精神疾患のひとつである統合失調症には、とても不思議な現象(症状)があります。
はじめて知った時も、そういう病気なんだねって受け取れず、
その不思議な世界を自分事として「それってどういうこと??」っていろいろ想像をめぐらしました。

調子が悪くなってきて、よく表れるものとして、
誰かがいつも自分を見ている(見張られている、幻覚)
誰かが何かを訴えかけてくる(声が聞こえる、幻聴)
そして、今目の前で起きていることが、現実であって現実でないような、
自分であって自分でないような感じ?があるのだそうです。

こう聞くと、統失の方を異様な世界に住んでいるかのように思うかもしれませんが、
これに似たようなことを自分だって体験しているのではないか・・・
と思うことがあります。
実際に、人が見えたり声が聞こえたりということは無いけれど、
心の中で感じていることや、いつも頭で考えていることが、
知られていないはずなのに、分かられているような感覚があったり、
まだそうなっていないのに、そうなるイメージが浮かんだり、嫌な予感が的中したり、
不安や恐れていることが現実になってしまった、というのもそれにあたるような気がします。

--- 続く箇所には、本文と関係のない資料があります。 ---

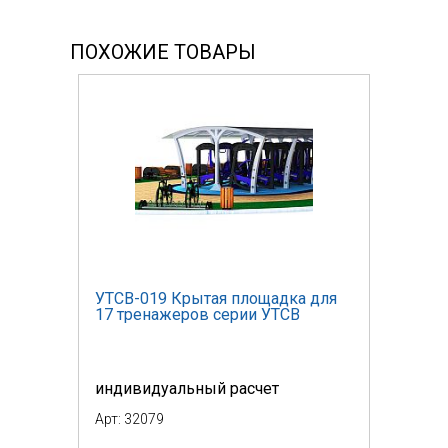
ПОХОЖИЕ ТОВАРЫ
УТСВ-019 Крытая площадка для
17 тренажеров серии УТСВ
индивидуальный расчет
Арт: 32079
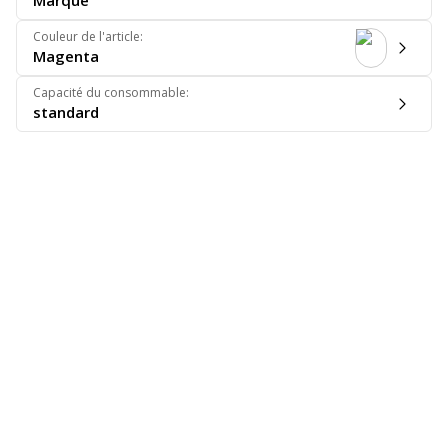
Marque
Couleur de l'article
:
Magenta
Capacité du consommable
:
standard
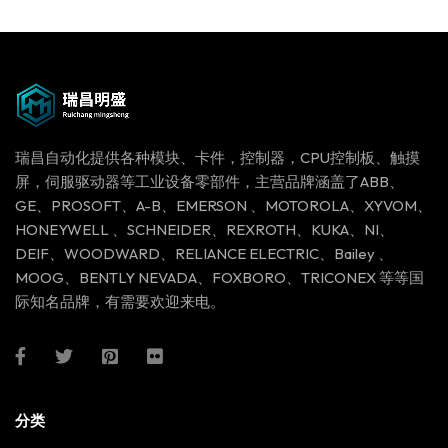
瑞昌自动化提供各种模块、卡件，控制器，CPU控制板、触摸
屏，伺服驱动器等工业设备零部件，主营品牌涵盖了ABB、
GE、PROSOFT、A-B、EMERSON 、MOTOROLA、XYVOM、
HONEYWELL 、SCHNEIDER、REXROTH、KUKA、NI、
DEIF、WOODWARD、RELIANCE ELECTRIC、Bailey 、
MOOG、BENTLY NEVADA、FOXBORO、TRICONEX 等等国
际知名品牌，有需要欢迎来电。
分类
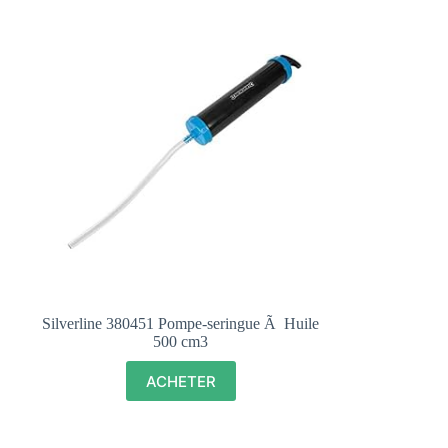
Silverline 380451 Pompe-seringue Ã Huile
500 cm3
ACHETER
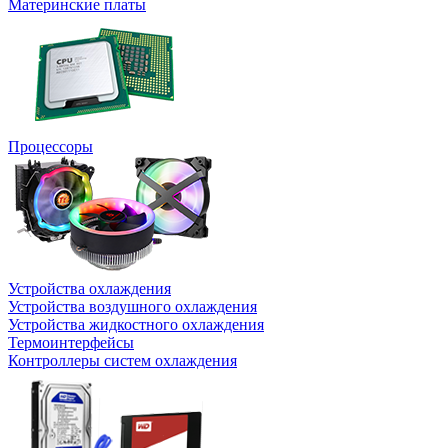
Материнские платы
Процессоры
Устройства охлаждения
Устройства воздушного охлаждения
Устройства жидкостного охлаждения
Термоинтерфейсы
Контроллеры систем охлаждения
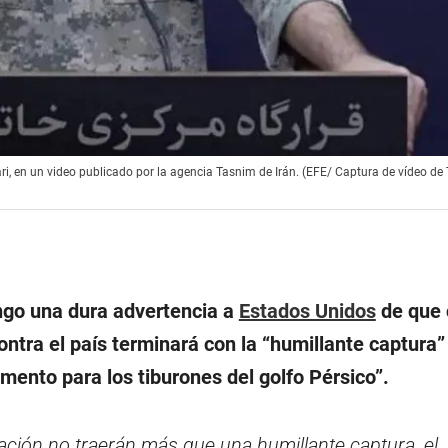
ari, en un video publicado por la agencia Tasnim de Irán. (EFE/ Captura de vídeo d
go una dura advertencia a
Estados Unidos
de que 
ontra el país terminará con la “humillante captura”
imento para los tiburones del golfo Pérsico”.
ación no traerán más que una humillante captura, el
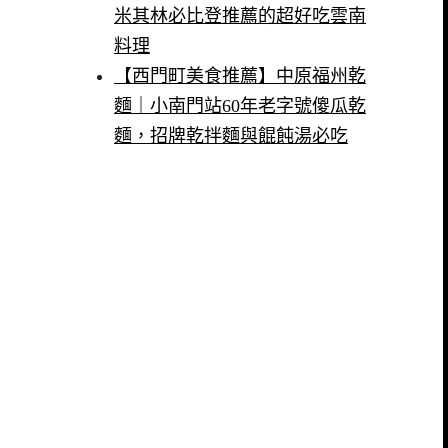
米其林必比登推薦的超好吃雲南
料理
【西門町美食推薦】中原福州乾
麵｜小南門站60年老字號傻瓜乾
麵，招牌乾拌麵與餛飩湯必吃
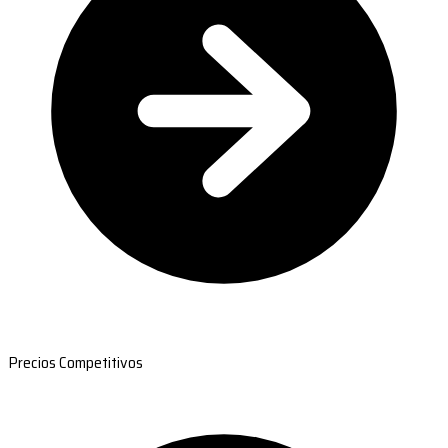
Precios Competitivos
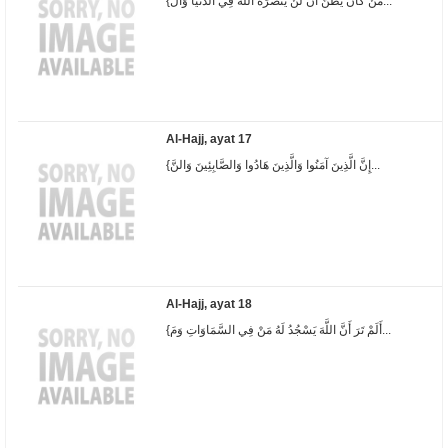
{مَنْ كَانَ يَظُنُّ أَنْ لَنْ يَنْصُرَهُ اللَّهُ فِي الدُّنْيَا وَال...
Al-Hajj, ayat 17
{إِنَّ الَّذِينَ آمَنُوا وَالَّذِينَ هَادُوا وَالصَّابِئِينَ وَالنَّ...
Al-Hajj, ayat 18
{أَلَمْ تَرَ أَنَّ اللَّهَ يَسْجُدُ لَهُ مَنْ فِي السَّمَاوَاتِ وَمَ...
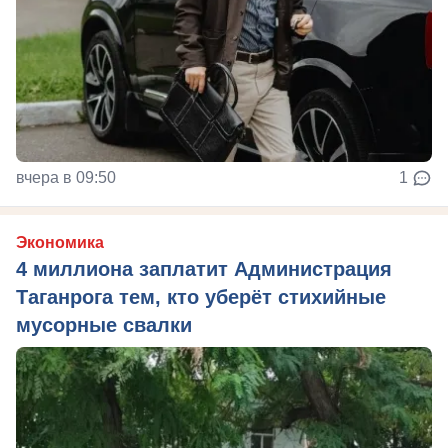
вчера в 09:50
1
Экономика
4 миллиона заплатит Администрация
Таганрога тем, кто уберёт стихийные
мусорные свалки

自分の中に無いものって、どうやっても出てこないと思うのです。
あるものだから(あるという自覚が無くて出るということもあるだろうが)、
その存在が反応して、表現化されるような気がします。
ずーっと抱え込んできたものが、どこへも表現されることなく長い間静かに生きていて、
とうとう頭の中、心の中だけではおさまりきれず、この現実を創り出してしまったのではないか・・・。

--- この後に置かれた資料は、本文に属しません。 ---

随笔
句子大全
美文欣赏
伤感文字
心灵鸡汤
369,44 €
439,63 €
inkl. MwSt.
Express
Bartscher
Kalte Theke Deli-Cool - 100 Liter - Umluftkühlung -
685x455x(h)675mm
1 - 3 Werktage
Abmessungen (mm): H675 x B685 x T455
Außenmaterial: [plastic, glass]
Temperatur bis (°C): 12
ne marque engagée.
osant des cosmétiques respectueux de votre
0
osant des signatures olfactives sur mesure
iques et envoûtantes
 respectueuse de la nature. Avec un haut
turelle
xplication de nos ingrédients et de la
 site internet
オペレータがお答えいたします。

見張っているのは、他の誰でもない、自分自身(パターン)で、
聞こえてくる声の主も自分自身(パターン)ということになるやもしれない。
例えば、●他人からよく思われたい、といつも思い続けてきたのであれば、
どう思われているのかちゃんと意識しなさいよ、とチェックする人が出てくるだろうし、
あ、今のその言い方、誤解されるからやめなさい、と耳元で命令する人もいるでしょう。
これは、パターンがチェックし、パターンが命令しているという状態です。
完全にパターンに支配された世界。

こんなふうに捉えていくと、精神疾患の人も、そうでない人もみんな、
良くも悪くも自分が創った世界にしか住めない。
だったら、前より居心地が悪いなとか、本当は違う方がいいとか感じたら、
少しずつ創り変えていけばいいのだと思います。
でも簡単ではないですので、そのお手伝いをさせていただくのが、自分の仕事でもあるのかなと思いました。